The tweet was made by the tenant, Amanda Bonnen, in reference to the state of her apartment to her 20 followers. “You should just come anyway,” it read. “Who said sleeping in a moldy apartment was bad for you? Horizon realty thinks it’s OK.”

Click here for the story, from Chicago Bar-Tender (hat tip: ABA Journal). The complaint notes that because Bonnen’s account was public, “anybody in the world can view the account holder’s tweets.” The complaint says that because the “statement damaged the plaintiff’s reputation in its business, the statement is liable per se.”

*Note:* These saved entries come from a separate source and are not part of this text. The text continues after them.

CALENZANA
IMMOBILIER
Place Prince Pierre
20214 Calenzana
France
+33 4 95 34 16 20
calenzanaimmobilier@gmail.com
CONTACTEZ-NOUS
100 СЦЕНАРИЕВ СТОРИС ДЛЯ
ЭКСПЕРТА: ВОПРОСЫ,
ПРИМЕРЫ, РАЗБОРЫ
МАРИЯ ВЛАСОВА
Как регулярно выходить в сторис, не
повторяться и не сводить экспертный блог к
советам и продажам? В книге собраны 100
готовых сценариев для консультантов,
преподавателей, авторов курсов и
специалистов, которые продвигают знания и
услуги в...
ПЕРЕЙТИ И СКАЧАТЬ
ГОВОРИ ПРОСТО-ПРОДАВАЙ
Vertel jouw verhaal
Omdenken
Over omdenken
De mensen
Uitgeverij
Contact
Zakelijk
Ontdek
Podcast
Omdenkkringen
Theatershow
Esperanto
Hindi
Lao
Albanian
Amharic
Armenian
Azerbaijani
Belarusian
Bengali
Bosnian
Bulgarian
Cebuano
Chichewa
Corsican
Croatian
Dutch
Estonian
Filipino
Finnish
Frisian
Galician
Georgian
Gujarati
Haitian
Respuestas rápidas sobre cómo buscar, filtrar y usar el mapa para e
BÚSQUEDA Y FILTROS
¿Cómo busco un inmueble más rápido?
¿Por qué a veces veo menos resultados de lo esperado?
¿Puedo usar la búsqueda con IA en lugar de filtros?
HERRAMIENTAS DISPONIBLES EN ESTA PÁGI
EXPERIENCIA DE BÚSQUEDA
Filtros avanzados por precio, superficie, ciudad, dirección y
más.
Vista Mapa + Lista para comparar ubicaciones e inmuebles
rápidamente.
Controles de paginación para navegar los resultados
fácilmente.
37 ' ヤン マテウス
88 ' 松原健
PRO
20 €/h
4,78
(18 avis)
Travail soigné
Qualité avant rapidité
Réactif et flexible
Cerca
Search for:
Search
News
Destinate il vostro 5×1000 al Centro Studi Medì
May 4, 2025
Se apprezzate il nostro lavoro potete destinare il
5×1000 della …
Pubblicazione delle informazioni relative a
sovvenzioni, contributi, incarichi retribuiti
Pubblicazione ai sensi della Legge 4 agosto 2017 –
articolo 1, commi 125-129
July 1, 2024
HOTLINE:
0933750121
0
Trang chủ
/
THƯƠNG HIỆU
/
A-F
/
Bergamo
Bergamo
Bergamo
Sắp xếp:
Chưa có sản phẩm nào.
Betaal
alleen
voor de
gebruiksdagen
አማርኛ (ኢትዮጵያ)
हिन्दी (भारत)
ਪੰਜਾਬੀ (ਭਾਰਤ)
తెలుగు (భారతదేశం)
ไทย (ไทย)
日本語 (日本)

We’re not defamation experts, but we think that Marian Wang, the author of the item at Chicago Bar-Tender, asks some good questions. Writes Wang:

It begs this question: What IS a tweet anyway? Is it really considered publishing? Is it a conversation between friends in a public forum, like the electronic version of a coffeeshop, where you can gripe privately but have your gripes overheard? No one considers that defamation. And for that matter, does anyone actually claim that one-liners on Twitter are truth? After all, when you tweet, you type into a text box that asks, “What are you doing?” So what does an assertion on Twitter count for, anyway? Isn’t it just an opinion? Isn’t it stream of consciousness? Isn’t it called a Twitter “stream” for a reason?

Our question would primarily concern damages. How might a plaintiff go about proving damages in such a case, where only 20 people were likely to see the tweet (although, yes, because Bonnen’s tweets were public, many more may have seen them)?